The tomato bed was located next to the Pippin apple tree that hasn't fared well because it doesn't belong in our climate. The apples all fell off long before they were edible (always do). The raccoons and other critters eat the bounty because they obviously don't get a sour stomach from unripe apples. I've been tempted to remove it so many times, but then I feel bad and leave it because I can't bring myself to cut it down.
Anyway... as I moved around the tree, I didn't pay much attention to the fact that the leaves aren't turning like the rest of the trees around here, like the liquid amber just across the garden from it. It really didn't register that the apple tree's leaves are a deep, lush and vibrant green in stead of the usual crispy brown that they usually are this time of year from being zapped by our August heatwaves.
I was too focused on harvesting the tomatoes for it to register. But...
Then something caught my eye. I thought I was seeing things in the late afternoon autumn light. Is that what I think it is?

I moved closer. What the heck?

It was too late to photograph the blossoms yesterday, so I waited until today to go back out and get shots of them. As I was shooting the blossom cluster I discovered yesterday, I realized that there's another cluster of blossoms higher up. This is insane!
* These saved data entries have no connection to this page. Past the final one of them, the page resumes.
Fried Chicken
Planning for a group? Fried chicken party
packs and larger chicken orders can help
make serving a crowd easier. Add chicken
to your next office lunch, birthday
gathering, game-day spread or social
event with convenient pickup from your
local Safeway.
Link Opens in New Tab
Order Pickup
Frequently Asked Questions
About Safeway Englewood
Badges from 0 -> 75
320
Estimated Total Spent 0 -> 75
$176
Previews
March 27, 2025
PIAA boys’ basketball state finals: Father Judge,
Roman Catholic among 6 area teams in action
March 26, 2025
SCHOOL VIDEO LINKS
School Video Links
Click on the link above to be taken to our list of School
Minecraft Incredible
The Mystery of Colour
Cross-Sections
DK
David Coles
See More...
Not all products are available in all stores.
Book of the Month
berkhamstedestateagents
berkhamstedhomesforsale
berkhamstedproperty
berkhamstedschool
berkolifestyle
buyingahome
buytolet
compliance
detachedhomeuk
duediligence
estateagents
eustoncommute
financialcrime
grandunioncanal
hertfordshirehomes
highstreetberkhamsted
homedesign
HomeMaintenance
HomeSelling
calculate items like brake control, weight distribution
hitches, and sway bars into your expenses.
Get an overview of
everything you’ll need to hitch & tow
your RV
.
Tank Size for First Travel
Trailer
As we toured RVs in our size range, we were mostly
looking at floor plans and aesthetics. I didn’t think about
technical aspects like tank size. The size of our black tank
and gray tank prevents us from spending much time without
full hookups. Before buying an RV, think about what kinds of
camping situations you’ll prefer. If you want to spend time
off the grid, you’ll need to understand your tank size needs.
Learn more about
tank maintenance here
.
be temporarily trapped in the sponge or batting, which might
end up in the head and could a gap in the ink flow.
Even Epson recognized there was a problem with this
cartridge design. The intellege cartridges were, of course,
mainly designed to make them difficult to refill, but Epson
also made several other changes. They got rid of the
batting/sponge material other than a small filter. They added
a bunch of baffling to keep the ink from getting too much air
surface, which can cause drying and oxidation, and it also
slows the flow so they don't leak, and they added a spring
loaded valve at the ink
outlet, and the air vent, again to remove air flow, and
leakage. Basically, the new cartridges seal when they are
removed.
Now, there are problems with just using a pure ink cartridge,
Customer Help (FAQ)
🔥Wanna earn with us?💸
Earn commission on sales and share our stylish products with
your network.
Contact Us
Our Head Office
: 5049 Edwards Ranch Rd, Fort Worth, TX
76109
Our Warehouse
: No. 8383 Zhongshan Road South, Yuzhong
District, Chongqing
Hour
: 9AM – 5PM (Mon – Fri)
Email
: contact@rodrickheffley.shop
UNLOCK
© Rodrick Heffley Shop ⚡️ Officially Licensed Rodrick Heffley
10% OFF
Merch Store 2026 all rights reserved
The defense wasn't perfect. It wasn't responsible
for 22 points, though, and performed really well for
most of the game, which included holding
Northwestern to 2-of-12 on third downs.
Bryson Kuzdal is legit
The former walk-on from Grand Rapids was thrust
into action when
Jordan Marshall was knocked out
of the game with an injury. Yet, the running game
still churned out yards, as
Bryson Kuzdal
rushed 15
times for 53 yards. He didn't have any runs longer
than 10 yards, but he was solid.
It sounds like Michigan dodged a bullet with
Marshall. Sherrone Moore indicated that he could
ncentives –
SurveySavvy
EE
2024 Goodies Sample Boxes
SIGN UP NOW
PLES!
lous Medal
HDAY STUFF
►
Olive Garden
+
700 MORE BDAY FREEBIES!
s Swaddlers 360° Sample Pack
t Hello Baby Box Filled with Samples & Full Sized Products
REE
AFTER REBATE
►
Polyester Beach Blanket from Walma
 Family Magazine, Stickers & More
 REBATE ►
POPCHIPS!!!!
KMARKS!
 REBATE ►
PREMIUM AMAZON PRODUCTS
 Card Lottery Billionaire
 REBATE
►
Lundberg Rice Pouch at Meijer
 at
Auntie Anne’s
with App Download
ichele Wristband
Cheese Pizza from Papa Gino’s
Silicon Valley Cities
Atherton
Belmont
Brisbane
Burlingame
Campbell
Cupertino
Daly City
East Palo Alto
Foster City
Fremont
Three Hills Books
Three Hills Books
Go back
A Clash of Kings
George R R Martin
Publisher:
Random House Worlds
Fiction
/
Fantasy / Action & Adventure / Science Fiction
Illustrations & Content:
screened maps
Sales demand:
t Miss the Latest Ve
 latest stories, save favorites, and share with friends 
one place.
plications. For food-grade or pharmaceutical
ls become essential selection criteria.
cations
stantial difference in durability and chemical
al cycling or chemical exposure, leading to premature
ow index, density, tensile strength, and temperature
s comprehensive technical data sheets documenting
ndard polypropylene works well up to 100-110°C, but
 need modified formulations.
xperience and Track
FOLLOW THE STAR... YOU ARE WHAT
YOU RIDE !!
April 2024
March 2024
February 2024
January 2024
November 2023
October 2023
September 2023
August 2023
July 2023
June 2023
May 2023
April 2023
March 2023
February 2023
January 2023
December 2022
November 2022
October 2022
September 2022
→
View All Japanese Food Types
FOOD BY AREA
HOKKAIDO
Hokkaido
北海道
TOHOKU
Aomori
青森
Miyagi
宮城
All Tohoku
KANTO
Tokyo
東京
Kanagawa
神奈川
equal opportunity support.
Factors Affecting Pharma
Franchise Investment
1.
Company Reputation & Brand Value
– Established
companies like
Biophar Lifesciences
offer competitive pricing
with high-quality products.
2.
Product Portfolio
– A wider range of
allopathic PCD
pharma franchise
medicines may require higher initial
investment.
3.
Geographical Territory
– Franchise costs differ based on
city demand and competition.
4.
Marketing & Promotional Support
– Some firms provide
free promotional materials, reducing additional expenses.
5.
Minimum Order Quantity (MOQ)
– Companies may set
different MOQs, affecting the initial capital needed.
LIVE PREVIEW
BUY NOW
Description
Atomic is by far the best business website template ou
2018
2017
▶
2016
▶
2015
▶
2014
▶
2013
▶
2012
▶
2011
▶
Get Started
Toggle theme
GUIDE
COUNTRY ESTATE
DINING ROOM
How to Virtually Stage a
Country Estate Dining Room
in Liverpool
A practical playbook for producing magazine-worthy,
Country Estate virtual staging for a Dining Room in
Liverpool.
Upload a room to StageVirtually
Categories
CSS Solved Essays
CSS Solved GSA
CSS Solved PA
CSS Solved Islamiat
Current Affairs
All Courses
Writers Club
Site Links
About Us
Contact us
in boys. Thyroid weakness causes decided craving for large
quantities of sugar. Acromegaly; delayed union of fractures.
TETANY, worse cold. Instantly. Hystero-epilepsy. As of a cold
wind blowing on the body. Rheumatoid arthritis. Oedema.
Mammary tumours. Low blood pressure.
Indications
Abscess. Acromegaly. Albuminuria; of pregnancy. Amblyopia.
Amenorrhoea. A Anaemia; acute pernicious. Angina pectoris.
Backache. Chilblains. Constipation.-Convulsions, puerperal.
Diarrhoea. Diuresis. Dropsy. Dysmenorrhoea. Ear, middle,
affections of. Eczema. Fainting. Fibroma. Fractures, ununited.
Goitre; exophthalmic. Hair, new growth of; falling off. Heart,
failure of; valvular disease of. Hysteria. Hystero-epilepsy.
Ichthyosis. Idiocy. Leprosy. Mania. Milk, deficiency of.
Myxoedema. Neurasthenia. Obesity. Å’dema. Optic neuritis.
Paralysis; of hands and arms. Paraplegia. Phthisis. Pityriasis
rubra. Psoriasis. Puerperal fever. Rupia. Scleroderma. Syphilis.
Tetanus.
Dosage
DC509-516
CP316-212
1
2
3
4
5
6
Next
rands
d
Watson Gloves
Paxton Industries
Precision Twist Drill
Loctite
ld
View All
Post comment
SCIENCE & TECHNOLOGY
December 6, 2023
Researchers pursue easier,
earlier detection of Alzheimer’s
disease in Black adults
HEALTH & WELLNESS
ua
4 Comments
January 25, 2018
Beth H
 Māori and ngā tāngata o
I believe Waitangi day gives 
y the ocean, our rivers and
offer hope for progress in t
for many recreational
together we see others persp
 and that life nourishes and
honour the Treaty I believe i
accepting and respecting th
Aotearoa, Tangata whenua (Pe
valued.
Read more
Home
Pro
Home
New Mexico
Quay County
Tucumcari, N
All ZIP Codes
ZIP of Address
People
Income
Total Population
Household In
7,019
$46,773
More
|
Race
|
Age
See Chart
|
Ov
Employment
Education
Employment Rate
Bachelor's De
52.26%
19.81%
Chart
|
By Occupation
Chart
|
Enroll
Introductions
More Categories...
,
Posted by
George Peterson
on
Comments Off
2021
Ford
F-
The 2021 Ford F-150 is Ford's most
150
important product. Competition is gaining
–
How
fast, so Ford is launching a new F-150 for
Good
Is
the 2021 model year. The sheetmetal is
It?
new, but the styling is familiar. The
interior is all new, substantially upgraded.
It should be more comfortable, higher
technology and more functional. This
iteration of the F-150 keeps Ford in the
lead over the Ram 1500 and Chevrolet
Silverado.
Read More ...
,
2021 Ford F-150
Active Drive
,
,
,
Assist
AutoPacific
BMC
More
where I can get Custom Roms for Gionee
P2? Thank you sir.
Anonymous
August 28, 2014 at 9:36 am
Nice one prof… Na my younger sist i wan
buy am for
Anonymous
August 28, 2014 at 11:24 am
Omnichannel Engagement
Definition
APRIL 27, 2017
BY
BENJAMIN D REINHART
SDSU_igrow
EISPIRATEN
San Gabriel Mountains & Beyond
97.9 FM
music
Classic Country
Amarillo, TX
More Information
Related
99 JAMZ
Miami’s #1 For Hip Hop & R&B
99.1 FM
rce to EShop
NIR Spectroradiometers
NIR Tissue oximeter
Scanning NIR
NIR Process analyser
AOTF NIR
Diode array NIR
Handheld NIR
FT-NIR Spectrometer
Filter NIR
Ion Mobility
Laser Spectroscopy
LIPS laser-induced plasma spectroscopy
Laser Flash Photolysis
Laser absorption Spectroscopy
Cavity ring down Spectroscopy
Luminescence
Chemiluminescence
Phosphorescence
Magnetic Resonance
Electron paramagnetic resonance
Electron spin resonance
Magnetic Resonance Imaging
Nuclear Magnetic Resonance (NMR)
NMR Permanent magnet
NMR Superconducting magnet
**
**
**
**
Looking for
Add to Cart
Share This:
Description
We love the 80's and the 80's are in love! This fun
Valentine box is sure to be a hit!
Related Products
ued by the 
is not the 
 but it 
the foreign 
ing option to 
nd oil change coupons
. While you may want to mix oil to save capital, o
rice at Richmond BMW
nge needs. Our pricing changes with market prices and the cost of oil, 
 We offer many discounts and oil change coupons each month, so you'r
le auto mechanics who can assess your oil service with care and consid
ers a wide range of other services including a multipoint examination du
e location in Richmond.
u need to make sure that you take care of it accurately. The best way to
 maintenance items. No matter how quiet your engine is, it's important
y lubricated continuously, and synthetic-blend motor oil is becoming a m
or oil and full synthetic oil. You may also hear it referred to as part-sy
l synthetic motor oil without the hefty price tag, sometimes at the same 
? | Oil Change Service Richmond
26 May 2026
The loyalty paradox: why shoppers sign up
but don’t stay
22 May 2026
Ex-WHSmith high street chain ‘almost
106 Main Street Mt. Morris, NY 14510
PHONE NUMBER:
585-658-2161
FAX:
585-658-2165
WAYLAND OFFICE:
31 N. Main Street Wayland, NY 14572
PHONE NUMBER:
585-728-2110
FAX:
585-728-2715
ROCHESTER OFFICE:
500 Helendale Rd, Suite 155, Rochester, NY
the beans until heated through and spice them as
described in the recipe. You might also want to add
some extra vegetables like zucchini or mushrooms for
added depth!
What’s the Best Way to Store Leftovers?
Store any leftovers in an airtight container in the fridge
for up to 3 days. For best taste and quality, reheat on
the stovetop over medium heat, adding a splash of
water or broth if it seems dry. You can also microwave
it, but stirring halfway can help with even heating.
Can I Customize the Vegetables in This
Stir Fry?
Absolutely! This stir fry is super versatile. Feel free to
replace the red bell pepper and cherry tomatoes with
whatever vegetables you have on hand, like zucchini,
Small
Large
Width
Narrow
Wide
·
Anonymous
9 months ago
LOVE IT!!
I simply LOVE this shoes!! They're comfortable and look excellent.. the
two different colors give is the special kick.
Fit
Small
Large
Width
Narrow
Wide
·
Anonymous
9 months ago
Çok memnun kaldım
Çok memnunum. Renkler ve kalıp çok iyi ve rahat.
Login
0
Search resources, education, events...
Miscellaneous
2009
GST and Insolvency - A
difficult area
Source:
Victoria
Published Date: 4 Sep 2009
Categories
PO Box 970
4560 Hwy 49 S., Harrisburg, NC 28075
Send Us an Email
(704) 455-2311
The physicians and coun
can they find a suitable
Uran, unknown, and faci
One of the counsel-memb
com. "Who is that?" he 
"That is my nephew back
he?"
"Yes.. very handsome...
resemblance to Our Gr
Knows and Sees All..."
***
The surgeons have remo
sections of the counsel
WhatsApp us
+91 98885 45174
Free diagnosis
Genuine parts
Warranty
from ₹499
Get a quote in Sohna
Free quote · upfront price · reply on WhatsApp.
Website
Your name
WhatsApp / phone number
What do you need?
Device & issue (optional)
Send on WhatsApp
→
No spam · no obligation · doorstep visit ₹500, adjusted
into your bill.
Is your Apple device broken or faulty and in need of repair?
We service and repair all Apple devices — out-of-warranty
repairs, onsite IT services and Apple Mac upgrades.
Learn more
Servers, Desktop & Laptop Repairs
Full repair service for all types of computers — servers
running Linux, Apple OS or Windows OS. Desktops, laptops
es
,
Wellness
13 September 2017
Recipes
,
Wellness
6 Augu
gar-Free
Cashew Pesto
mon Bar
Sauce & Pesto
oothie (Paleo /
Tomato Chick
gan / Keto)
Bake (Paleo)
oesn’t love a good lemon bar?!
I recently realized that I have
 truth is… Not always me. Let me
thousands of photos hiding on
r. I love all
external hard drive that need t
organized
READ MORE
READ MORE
I've got friends and family that have just had their first frosts and snowfalls. They all live in the northern hemisphere (where I thought I was).
Seriously, did someone relocate California when I wasn't paying attention?
Okay, I'm officially freaked out now. The wisteria blooming in September was explained by my pruning it in August and encouraging a second bloom, but this??? Somebody explain this one for me.